- EXERCISE OBJECTIVE: In this exercise, retype exactly the lines from the start of the entries through the line bearing "Anh, ông rất", leaving every picture out.

════════════════

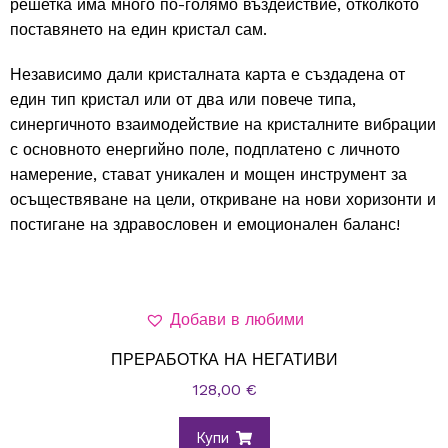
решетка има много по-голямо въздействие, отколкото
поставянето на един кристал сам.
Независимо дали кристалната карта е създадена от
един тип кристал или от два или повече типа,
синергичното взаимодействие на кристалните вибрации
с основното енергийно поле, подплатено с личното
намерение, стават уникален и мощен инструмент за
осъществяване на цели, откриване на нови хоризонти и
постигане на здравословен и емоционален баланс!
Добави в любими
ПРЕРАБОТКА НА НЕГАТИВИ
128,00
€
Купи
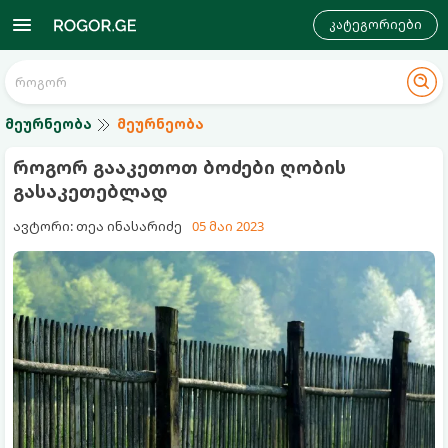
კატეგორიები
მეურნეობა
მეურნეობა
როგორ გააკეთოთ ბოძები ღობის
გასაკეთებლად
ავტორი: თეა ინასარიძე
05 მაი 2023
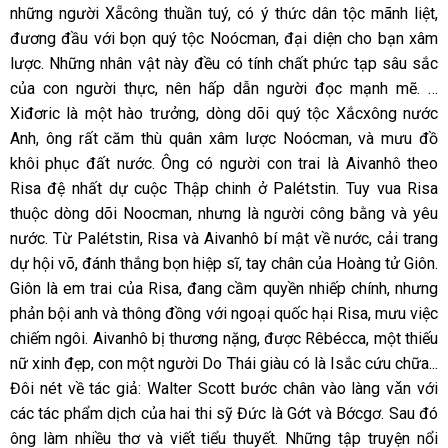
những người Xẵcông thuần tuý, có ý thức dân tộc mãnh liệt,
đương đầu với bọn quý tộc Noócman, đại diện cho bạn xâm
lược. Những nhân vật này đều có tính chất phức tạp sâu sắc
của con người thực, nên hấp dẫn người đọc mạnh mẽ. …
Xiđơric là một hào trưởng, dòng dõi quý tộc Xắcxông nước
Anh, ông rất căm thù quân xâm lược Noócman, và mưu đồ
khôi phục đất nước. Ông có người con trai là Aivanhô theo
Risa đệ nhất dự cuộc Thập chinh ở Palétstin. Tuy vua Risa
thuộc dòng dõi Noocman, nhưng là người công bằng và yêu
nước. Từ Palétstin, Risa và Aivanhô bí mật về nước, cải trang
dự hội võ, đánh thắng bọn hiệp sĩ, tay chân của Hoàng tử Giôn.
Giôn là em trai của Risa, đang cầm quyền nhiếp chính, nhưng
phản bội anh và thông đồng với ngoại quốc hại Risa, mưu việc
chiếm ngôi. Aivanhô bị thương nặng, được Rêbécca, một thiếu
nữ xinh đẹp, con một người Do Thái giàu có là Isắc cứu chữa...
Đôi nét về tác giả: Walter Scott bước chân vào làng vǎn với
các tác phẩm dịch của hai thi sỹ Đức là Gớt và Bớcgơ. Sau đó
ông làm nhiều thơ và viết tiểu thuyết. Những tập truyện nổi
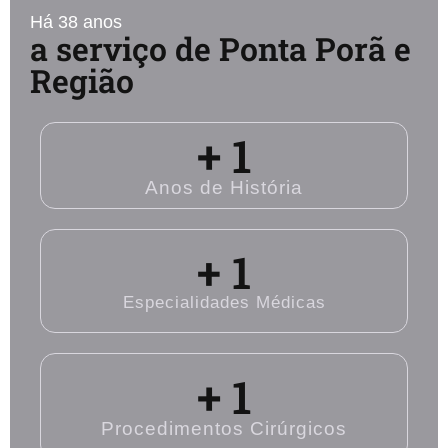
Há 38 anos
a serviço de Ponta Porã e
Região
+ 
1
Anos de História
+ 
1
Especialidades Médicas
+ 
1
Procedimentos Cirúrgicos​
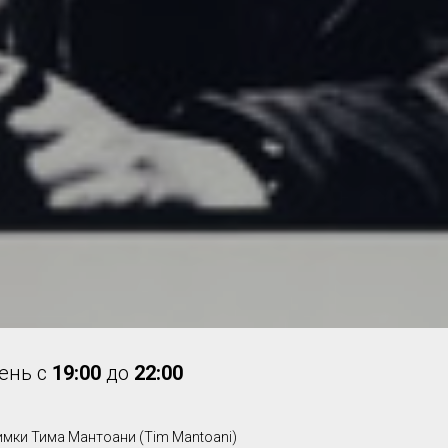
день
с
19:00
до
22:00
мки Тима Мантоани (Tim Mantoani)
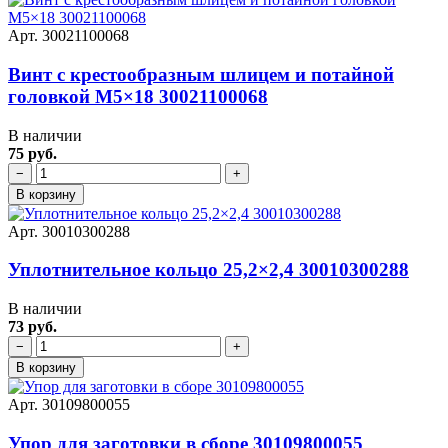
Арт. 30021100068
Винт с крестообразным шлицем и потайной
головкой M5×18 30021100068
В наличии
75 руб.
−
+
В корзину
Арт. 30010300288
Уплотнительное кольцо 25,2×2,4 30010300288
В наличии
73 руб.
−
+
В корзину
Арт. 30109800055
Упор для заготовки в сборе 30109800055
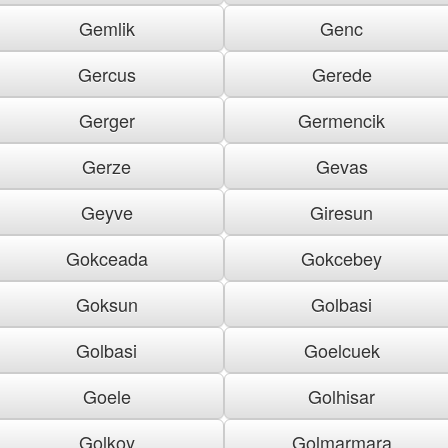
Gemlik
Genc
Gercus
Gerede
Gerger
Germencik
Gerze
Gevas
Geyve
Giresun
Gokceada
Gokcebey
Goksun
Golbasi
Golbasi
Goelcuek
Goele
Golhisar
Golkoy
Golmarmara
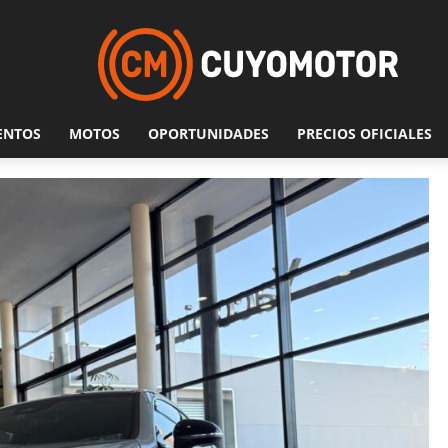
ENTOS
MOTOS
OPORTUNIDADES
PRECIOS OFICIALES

════════════════

- TASK RESULT:
решетка има много по-голямо въздействие, отколкото
поставянето на един кристал сам.
Независимо дали кристалната карта е създадена от
един тип кристал или от два или повече типа,
синергичното взаимодействие на кристалните вибрации
с основното енергийно поле, подплатено с личното
намерение, стават уникален и мощен инструмент за
осъществяване на цели, откриване на нови хоризонти и
постигане на здравословен и емоционален баланс!
Добави в любими
ПРЕРАБОТКА НА НЕГАТИВИ
128,00
€
Купи
კატეგორიები
მეურნეობა
მეურნეობა
როგორ გააკეთოთ ბოძები ღობის
გასაკეთებლად
ავტორი: თეა ინასარიძე
05 მაი 2023
những người Xẵcông thuần tuý, có ý thức dân tộc mãnh liệt,
đương đầu với bọn quý tộc Noócman, đại diện cho bạn xâm
lược. Những nhân vật này đều có tính chất phức tạp sâu sắc
của con người thực, nên hấp dẫn người đọc mạnh mẽ. …
Xiđơric là một hào trưởng, dòng dõi quý tộc Xắcxông nước
Anh, ông rất căm thù quân xâm lược Noócman, và mưu đồ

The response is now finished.